Placement of Aortic Transcatheter Valves (Cohort A): TAVR vs. Surgical AVR - PARTNER Cohort A: TAVR vs. Surgical AVR
Contribution To Literature:
The PARTNER Cohort A trial showed that TAVR is noninferior to surgical AVR for clinical outcomes up to 5 years for the management of patients with high surgical risk.
As many as one-third of patients with severe aortic stenosis (AS) are high-risk surgical candidates and are conservatively managed. However, nonsurgical management of symptomatic AS is associated with a median survival of about 2 years. The results of the PARTNER trial (cohort B) comparing medical therapy to transfemoral transcatheter aortic valve replacement (TAVR) in inoperable patients demonstrated a significant mortality benefit with TAVR over medical therapy.
The current trial (cohort A) sought to compare outcomes between TAVR (either transfemoral or transapical) versus surgical aortic valve replacement (AVR) in patients who were high risk.
- Severe AS: Echo-derived aortic valve area (AVA) <0.8 cm2 (or AVA index <0.5 cm2/m2) and mean AV gradient >40 mm Hg or peak jet velocity >4.0 m/s
- Cardiac symptoms: NYHA functional class ≥II
- High surgical risk: Predicted risk of operative mortality ≥15% (determined by site surgeon and cardiologist); guideline = STS score ≥10
- Number of enrollees: 699
- Duration of follow-up: 2 years
- Mean patient age: 84 years
- Percentage female: 43
- Ejection fraction: 53%
- NYHA class: III/IV: 94%
- Bicuspid or noncalcified aortic valve
- Aortic annulus diameter (echo measurement) <18 mm or >25 mm
- Aortic dissection or iliac-femoral dimensions or disease precluding safe sheath insertion (especially calcification)

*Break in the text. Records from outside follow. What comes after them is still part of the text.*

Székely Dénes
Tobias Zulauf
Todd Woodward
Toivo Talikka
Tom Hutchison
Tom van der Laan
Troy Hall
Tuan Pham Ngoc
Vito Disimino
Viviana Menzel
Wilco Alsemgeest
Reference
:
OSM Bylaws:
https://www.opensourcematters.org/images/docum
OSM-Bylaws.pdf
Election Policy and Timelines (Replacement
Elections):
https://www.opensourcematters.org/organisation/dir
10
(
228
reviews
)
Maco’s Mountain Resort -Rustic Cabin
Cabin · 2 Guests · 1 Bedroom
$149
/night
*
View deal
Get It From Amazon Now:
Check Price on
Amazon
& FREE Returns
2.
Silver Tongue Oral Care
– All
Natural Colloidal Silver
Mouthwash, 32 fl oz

- Severe LV dysfunction (LV ejection fraction <20%)
- Untreated coronary artery disease requiring revascularization
- Severe AR or MR (>3+) or prosthetic valve (any location)

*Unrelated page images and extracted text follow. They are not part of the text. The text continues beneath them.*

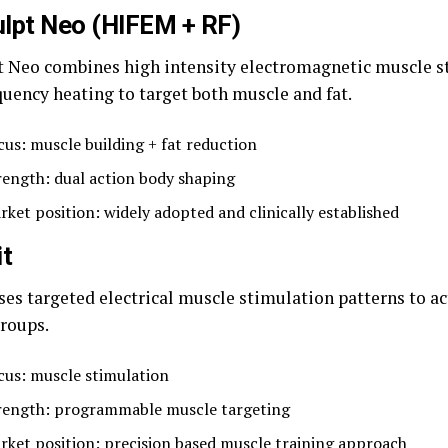
lpt Neo (HIFEM + RF)
 Neo combines high intensity electromagnetic muscle s
quency heating to target both muscle and fat.
cus: muscle building + fat reduction
rength: dual action body shaping
rket position: widely adopted and clinically established
it
ses targeted electrical muscle stimulation patterns to ac
roups.
cus: muscle stimulation
rength: programmable muscle targeting
rket position: precision based muscle training approach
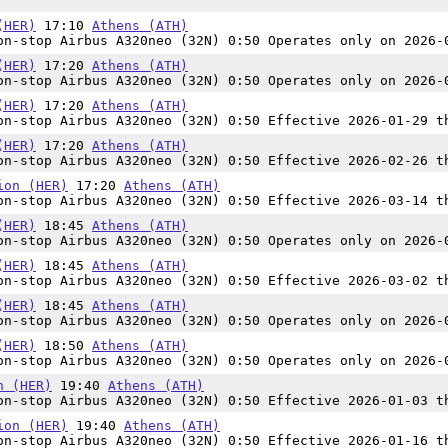
(HER)
17:10
Athens (ATH)
n-stop Airbus A320neo (32N) 0:50 Operates only on 2026-
(HER)
17:20
Athens (ATH)
n-stop Airbus A320neo (32N) 0:50 Operates only on 2026-
(HER)
17:20
Athens (ATH)
n-stop Airbus A320neo (32N) 0:50 Effective 2026-01-29 t
(HER)
17:20
Athens (ATH)
n-stop Airbus A320neo (32N) 0:50 Effective 2026-02-26 t
ion (HER)
17:20
Athens (ATH)
n-stop Airbus A320neo (32N) 0:50 Effective 2026-03-14 t
(HER)
18:45
Athens (ATH)
n-stop Airbus A320neo (32N) 0:50 Operates only on 2026-
(HER)
18:45
Athens (ATH)
n-stop Airbus A320neo (32N) 0:50 Effective 2026-03-02 t
(HER)
18:45
Athens (ATH)
n-stop Airbus A320neo (32N) 0:50 Operates only on 2026-
(HER)
18:50
Athens (ATH)
n-stop Airbus A320neo (32N) 0:50 Operates only on 2026-
n (HER)
19:40
Athens (ATH)
n-stop Airbus A320neo (32N) 0:50 Effective 2026-01-03 t
ion (HER)
19:40
Athens (ATH)
n-stop Airbus A320neo (32N) 0:50 Effective 2026-01-16 t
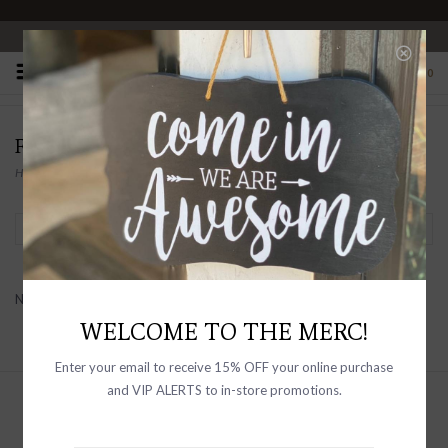
OPEN 10-6 DAILY
0
FLAG & ANTHEM
Home
/
Brands
/
FLAG & ANTHEM
Filter by
No products found...
WELCOME TO THE MERC!
Enter your email to receive 15% OFF your online purchase
and VIP ALERTS to in-store promotions.
Sign up with your email address to
receive news and updates, as well as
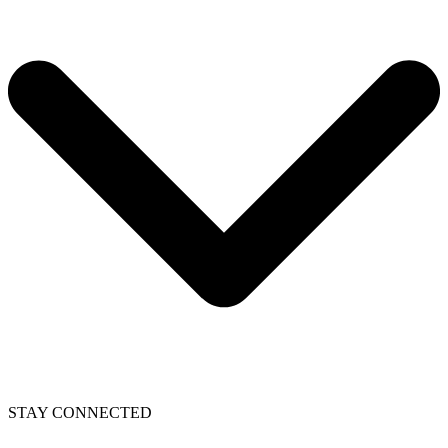
STAY CONNECTED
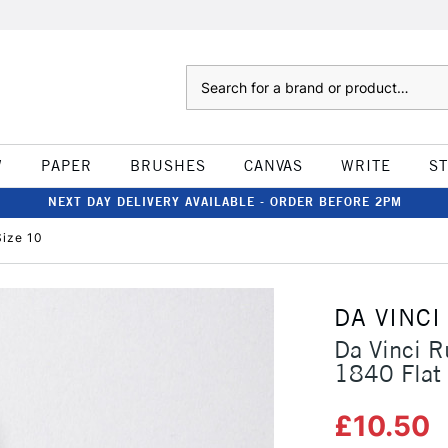
Search
W
PAPER
BRUSHES
CANVAS
WRITE
S
NEXT DAY DELIVERY AVAILABLE - ORDER BEFORE 2PM
Size 10
DA VINCI
Da Vinci R
1840 Flat 
£10.50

- Serum creatinine >3.0 mg/dl or dialysis dependent
- Acute myocardial infarction within 1 month
- Upper gastrointestinal bleed within 3 months
- Cerebrovascular accident or TIA within 6 months
- Any cardiac procedure, other than balloon aortic valvuloplasty, within 1 month or within 6 months for drug-eluting stent
- Hemodynamic instability (e.g., requiring inotropic support)
- All-cause mortality at 1 year
- Neurologic events
- Prospective: Stroke and stroke plus transient ischemic attack (TIA) (all neurologic events)
- Retrospective: Major stroke (modified Rankin score ≥2 at ≥30 days)
- Major vascular complications (Vascular Academic Research Consortium [VARC] definition)
- Major bleeding (modified VARC definition)
- Repeat hospitalization
- New pacemakers and new-onset atrial fibrillation (ECG core lab)
- Procedural events (assigned therapy aborted or converted to AVR, multiple valves, etc.)
- Surgical complications (reoperation for bleeding, sternal infection, etc.)
- NYHA symptoms
- Six-minute walk tests
- Quality-of-life measures and cost-effectiveness (core lab)
- Echocardiography assessment of valve performance
- Peak and mean gradients
- Effective orifice area
- Bioprosthetic valve regurgitation (especially paravalvular)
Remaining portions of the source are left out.